=== LISTED RECORDS ===
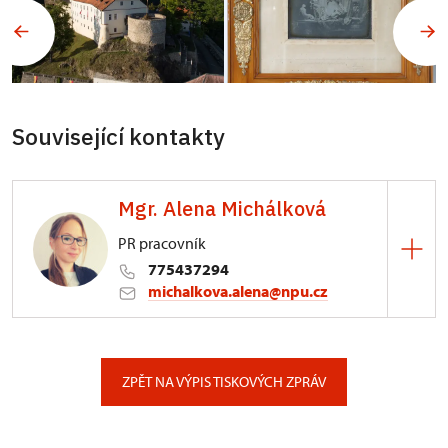
Související kontakty
Mgr. Alena Michálková
PR pracovník
775437294
michalkova.alena@npu.cz
ÚPS v Ústí nad Labem
Podmokelská 1/15, Ústí nad Labem
ZPĚT NA VÝPIS TISKOVÝCH ZPRÁV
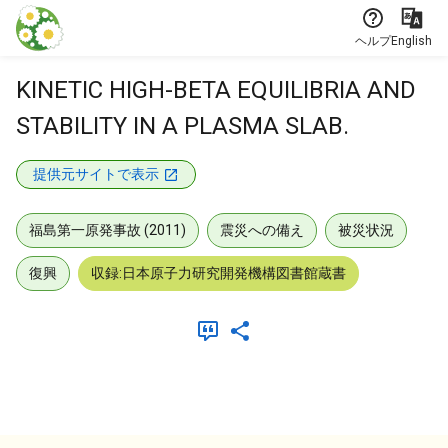
本文に飛ぶ
ヘルプ
English
KINETIC HIGH-BETA EQUILIBRIA AND
STABILITY IN A PLASMA SLAB.
提供元サイトで表示
福島第一原発事故 (2011)
震災への備え
被災状況
復興
収録:日本原子力研究開発機構図書館蔵書
メタデータ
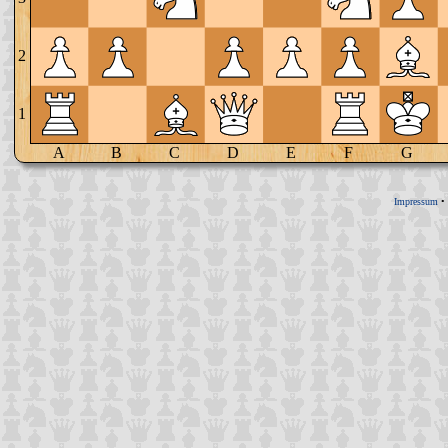
2
1
A
B
C
D
E
F
G
Impressum
•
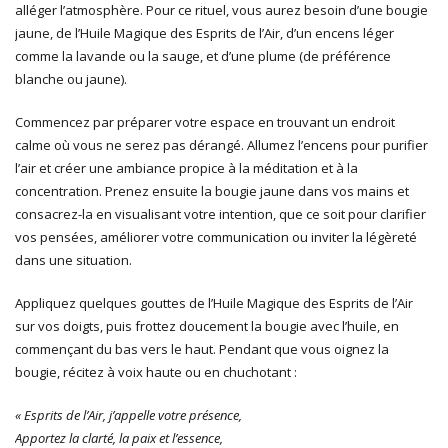
alléger l’atmosphère. Pour ce rituel, vous aurez besoin d’une bougie
jaune, de l’Huile Magique des Esprits de l’Air, d’un encens léger
comme la lavande ou la sauge, et d’une plume (de préférence
blanche ou jaune).
Commencez par préparer votre espace en trouvant un endroit
calme où vous ne serez pas dérangé. Allumez l’encens pour purifier
l’air et créer une ambiance propice à la méditation et à la
concentration. Prenez ensuite la bougie jaune dans vos mains et
consacrez-la en visualisant votre intention, que ce soit pour clarifier
vos pensées, améliorer votre communication ou inviter la légèreté
dans une situation.
Appliquez quelques gouttes de l’Huile Magique des Esprits de l’Air
sur vos doigts, puis frottez doucement la bougie avec l’huile, en
commençant du bas vers le haut. Pendant que vous oignez la
bougie, récitez à voix haute ou en chuchotant :
« Esprits de l’Air, j’appelle votre présence,
Apportez la clarté, la paix et l’essence,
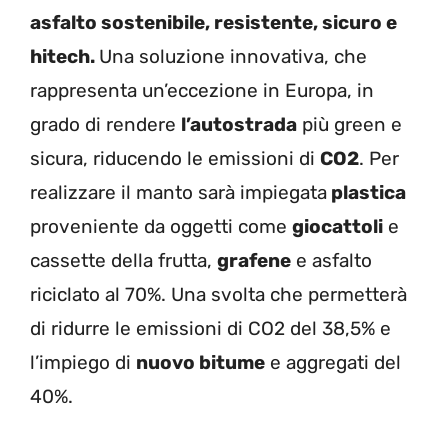
asfalto sostenibile, resistente, sicuro e
hitech.
Una soluzione innovativa, che
rappresenta un’eccezione in Europa, in
grado di rendere
l’autostrada
più green e
sicura, riducendo le emissioni di
CO2
.
Per
realizzare il manto sarà impiegata
plastica
proveniente da oggetti come
giocattoli
e
cassette della frutta,
grafene
e asfalto
riciclato al 70%. Una svolta che permetterà
di ridurre le emissioni di CO2 del 38,5% e
l’impiego di
nuovo bitume
e aggregati del
40%.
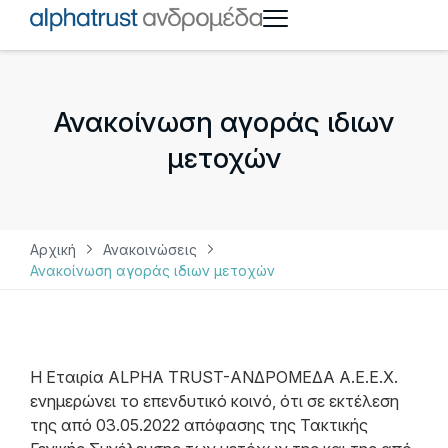
Ανακοίνωση αγοράς ιδιων
μετοχών
Αρχική
Ανακοινώσεις
Ανακοίνωση αγοράς ιδιων μετοχών
Η Εταιρία ALPHA TRUST-ΑΝΔΡΟΜΕΔΑ Α.Ε.Ε.Χ.
ενημερώνει το επενδυτικό κοινό, ότι σε εκτέλεση
της από 03.05.2022 απόφασης της Τακτικής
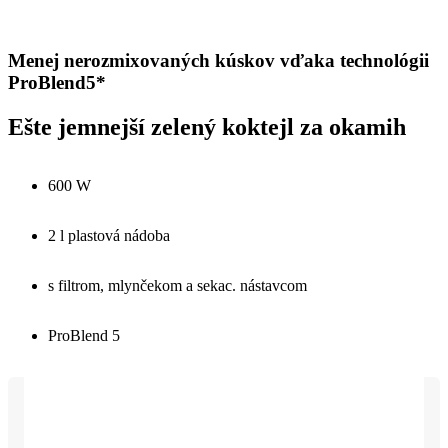
Menej nerozmixovaných kúskov vďaka technológii
ProBlend5*
Ešte jemnejší zelený koktejl za okamih
600 W
2 l plastová nádoba
s filtrom, mlynčekom a sekac. nástavcom
ProBlend 5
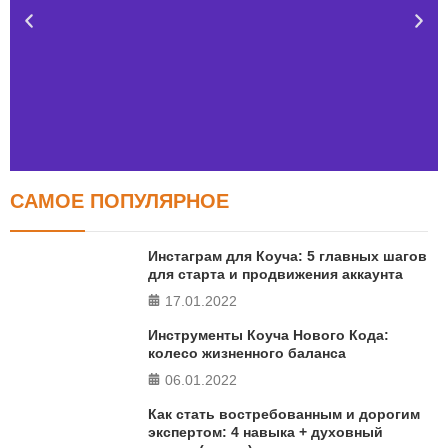
САМОЕ ПОПУЛЯРНОЕ
Тест FERMI
FERMI - современная методика оценки уровня счастья
Инстаграм для Коуча: 5 главных шагов
в 5 главных сферах
для старта и продвижения аккаунта
17.01.2022
ПРОЙТИ ТЕСТ
Инструменты Коуча Нового Кода:
колесо жизненного баланса
06.01.2022
Как стать востребованным и дорогим
экспертом: 4 навыка + духовный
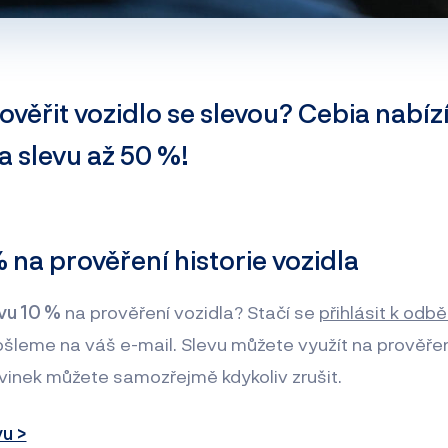
ověřit vozidlo se slevou? Cebia nabízí
 slevu až 50 %!
% na prověření historie vozidla
vu 10 %
na prověření vozidla? Stačí se
přihlásit k odb
šleme na váš e-mail. Slevu můžete využít na prověřen
vinek můžete samozřejmě kdykoliv zrušit.
vu >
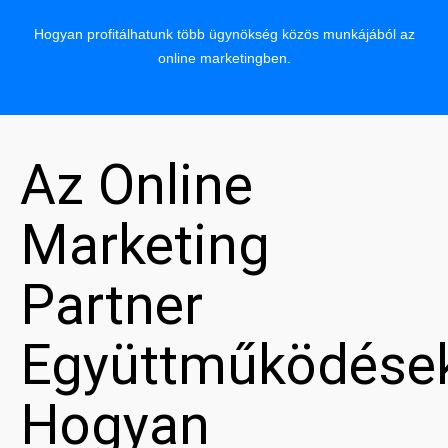
Hogyan profitálhatunk több ügynökség közös munkájából az
online marketingben.
Az Online
Marketing
Partner
Együttműködése
Hogyan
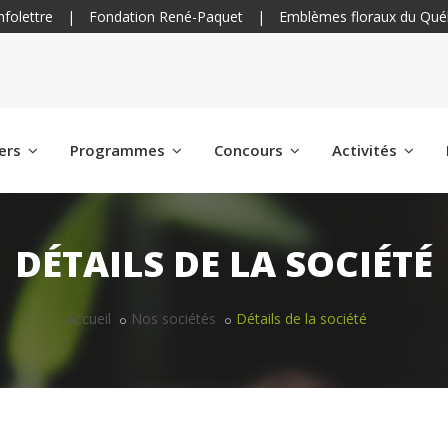
nfolettre
|
Fondation René-Paquet
|
Emblèmes floraux du Qué
iers
Programmes
Concours
Activités
DÉTAILS DE LA SOCIÉTÉ
Accueil
Nos sociétés
Détails de la société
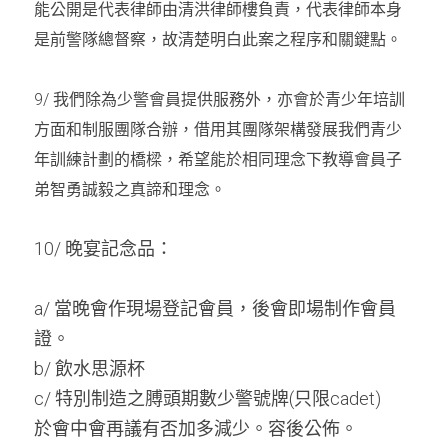
能公開是代表律師由清洪律師樓負責，代表律師本身
是前警隊總督察，故清楚明白此案之程序和關鍵點。
9/ 
我們除為少警會員提供服務外，亦會於青少年培訓
方面和制服團隊合辦，借用其團隊架構發展我們青少
年訓練計劃的橋樑，希望能於相同理念下教導會員子
弟智勇誠毅之真諦和理念。
10/ 晚宴記念品：
a/ 當晚會作現場登記會員，後會即場制作會員
證。
b/ 飲水思源杯
c/ 特別制造之膊頭期數少警號牌(只限cadet)
於會中會再議有否加多減少。容後公佈。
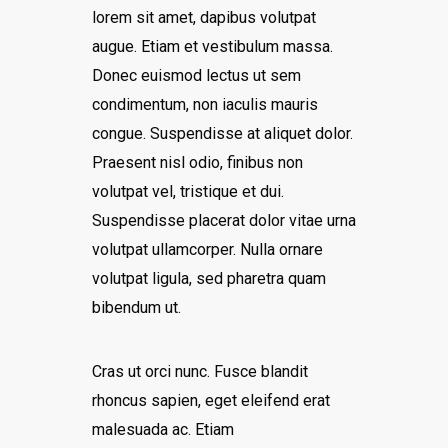
lorem sit amet, dapibus volutpat
augue. Etiam et vestibulum massa.
Donec euismod lectus ut sem
condimentum, non iaculis mauris
congue. Suspendisse at aliquet dolor.
Praesent nisl odio, finibus non
volutpat vel, tristique et dui.
Suspendisse placerat dolor vitae urna
volutpat ullamcorper. Nulla ornare
volutpat ligula, sed pharetra quam
bibendum ut.
Cras ut orci nunc. Fusce blandit
rhoncus sapien, eget eleifend erat
malesuada ac. Etiam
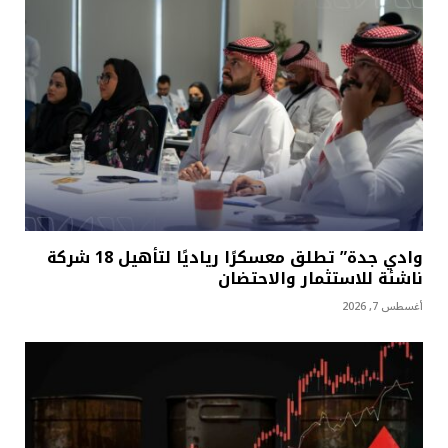
وادي جدة” تطلق معسكرًا رياديًا لتأهيل 18 شركة
ناشئة للاستثمار والاحتضان
أغسطس 7, 2026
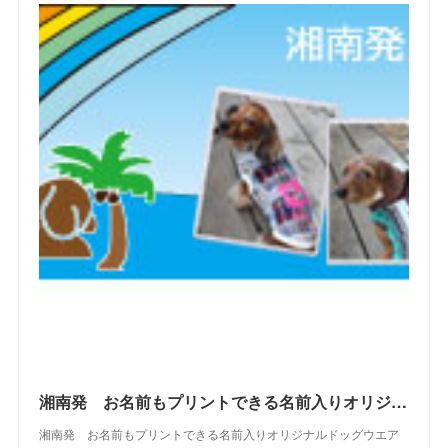
(
7
)
(
9
)
(
17
)
(
2
)
(
10
)
(
19
)
(
5
)
(
6
)
(
22
)
(
5
)
(
11
)
(
28
)
(
4
)
(
15
)
(
21
)
(
4
)
(
10
)
(
23
)
(
13
)
(
16
)
(
10
)
(
10
)
(
14
)
(
12
)
(
23
)
(
13
)
(
2
)
湘南発 お名前もプリントできる名前入りオリジナルドッグウエアブランド WAN SHONANDAY(ワン・湘南デイ）の WEB SHOPです
湘南発 お名前もプリントできる名前入りオリジナルドッグウエア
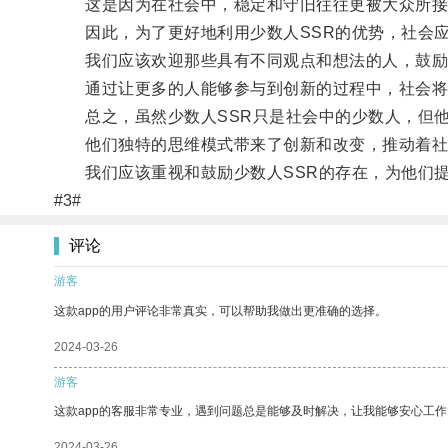
这是因为在社会中，稳定和守旧往往更被大众所接
因此，为了更好地利用少数人SSR的优势，社会应
我们应该欢迎那些具有不同观点和想法的人，鼓励
通过让更多的人能够参与到创新的过程中，社会将
总之，虽然少数人SSR只是社会中的少数人，但他
他们独特的思维模式带来了创新和改变，推动着社
我们应该重视和鼓励少数人SSR的存在，为他们提
#3#
评论
游客
这款app的用户评论非常真实，可以帮助我做出更准确的选择。
2024-03-26
游客
这款app的客服非常专业，遇到问题总是能够及时解决，让我能够安心工作
2024-03-26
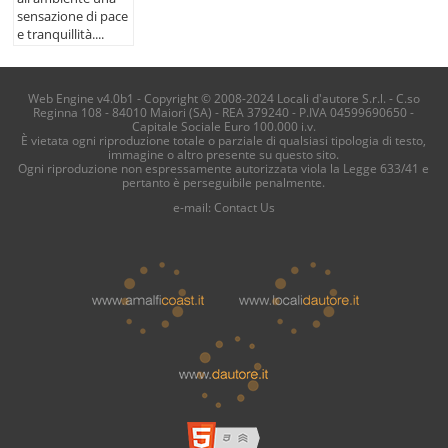
sensazione di pace
e tranquillità....
Web Engine v4.0b1 - Copyright © 2008-2024 Locali d'autore S.r.l. - C.so
Reginna 108 - 84010 Maiori (SA) - REA 379240 - P.IVA 04599690650 -
Capitale Sociale Euro 100.000 i.v.
È vietata ogni riproduzione totale o parziale di qualsiasi tipologia di testo,
immagine o altro presente su questo sito.
Ogni riproduzione non espressamente autorizzata viola la Legge 633/41 e
pertanto è perseguibile penalmente.
e-mail:
Contact Us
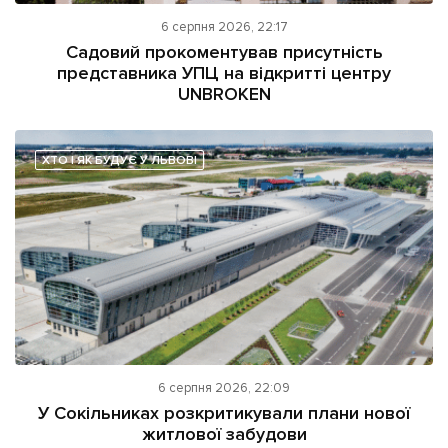
6 серпня 2026, 22:17
Садовий прокоментував присутність
представника УПЦ на відкритті центру
UNBROKEN
ХТО І ЯК БУДУЄ У ЛЬВОВІ
6 серпня 2026, 22:09
У Сокільниках розкритикували плани нової
житлової забудови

=== INSTRUCTIONS FOR THE TASK ===
Reproduce, word for word, the lines from the one containing "immagine o altro presente su questo sito." to the end of the material, both ends included. No picture is copied.

=== EXERCISE RESPONSE ===
immagine o altro presente su questo sito.
Ogni riproduzione non espressamente autorizzata viola la Legge 633/41 e
pertanto è perseguibile penalmente.
e-mail:
Contact Us
6 серпня 2026, 22:17
Садовий прокоментував присутність
представника УПЦ на відкритті центру
UNBROKEN
ХТО І ЯК БУДУЄ У ЛЬВОВІ
6 серпня 2026, 22:09
У Сокільниках розкритикували плани нової
житлової забудови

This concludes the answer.